(DATA EXTRACTS)

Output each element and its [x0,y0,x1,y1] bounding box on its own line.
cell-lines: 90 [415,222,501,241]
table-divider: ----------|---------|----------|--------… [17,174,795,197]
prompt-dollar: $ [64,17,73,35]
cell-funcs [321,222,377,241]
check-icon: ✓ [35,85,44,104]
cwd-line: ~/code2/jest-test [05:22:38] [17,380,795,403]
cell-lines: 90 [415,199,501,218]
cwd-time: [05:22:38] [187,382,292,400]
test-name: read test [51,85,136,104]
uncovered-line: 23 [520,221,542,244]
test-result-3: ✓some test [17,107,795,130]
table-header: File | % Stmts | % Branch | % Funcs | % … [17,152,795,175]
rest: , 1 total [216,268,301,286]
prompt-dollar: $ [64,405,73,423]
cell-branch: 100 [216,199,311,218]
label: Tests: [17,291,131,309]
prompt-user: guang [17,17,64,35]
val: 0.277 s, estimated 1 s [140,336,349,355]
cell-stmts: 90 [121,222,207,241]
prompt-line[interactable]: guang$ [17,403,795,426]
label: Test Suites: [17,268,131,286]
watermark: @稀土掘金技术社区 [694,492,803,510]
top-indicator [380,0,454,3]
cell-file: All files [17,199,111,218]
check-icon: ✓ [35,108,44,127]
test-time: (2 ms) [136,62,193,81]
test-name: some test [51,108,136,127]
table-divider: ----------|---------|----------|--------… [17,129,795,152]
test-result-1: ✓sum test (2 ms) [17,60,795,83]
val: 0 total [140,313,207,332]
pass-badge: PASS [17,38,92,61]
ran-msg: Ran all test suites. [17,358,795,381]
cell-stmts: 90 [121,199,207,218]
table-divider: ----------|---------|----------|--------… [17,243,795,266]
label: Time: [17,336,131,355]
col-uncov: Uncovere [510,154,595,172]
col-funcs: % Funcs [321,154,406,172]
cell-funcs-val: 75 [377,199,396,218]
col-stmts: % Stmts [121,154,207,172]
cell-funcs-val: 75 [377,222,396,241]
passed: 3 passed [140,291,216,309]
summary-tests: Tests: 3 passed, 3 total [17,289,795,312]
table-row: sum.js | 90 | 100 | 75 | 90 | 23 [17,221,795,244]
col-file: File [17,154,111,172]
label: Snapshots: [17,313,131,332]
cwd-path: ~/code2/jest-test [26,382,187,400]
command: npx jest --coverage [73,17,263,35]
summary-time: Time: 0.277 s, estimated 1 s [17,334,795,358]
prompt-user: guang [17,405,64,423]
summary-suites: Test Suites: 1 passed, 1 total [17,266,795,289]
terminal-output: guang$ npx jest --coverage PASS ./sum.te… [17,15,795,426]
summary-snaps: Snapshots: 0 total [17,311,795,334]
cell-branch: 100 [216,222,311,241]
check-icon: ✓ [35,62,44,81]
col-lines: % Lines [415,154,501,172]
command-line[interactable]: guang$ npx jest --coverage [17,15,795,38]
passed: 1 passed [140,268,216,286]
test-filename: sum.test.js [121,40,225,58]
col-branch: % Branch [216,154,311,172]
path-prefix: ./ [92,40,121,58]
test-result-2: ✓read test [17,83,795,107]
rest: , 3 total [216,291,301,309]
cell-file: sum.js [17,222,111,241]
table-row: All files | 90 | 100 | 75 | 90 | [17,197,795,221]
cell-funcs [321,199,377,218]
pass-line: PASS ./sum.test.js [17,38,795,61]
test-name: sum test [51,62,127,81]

(End DATA EXTRACTS)

**EXERCISE BRIEF**
Go through the records above and copy every line with the word "lines".

**EXPECTED OUTPUT**
cell-lines: 90 [415,222,501,241]
cell-lines: 90 [415,199,501,218]
col-lines: % Lines [415,154,501,172]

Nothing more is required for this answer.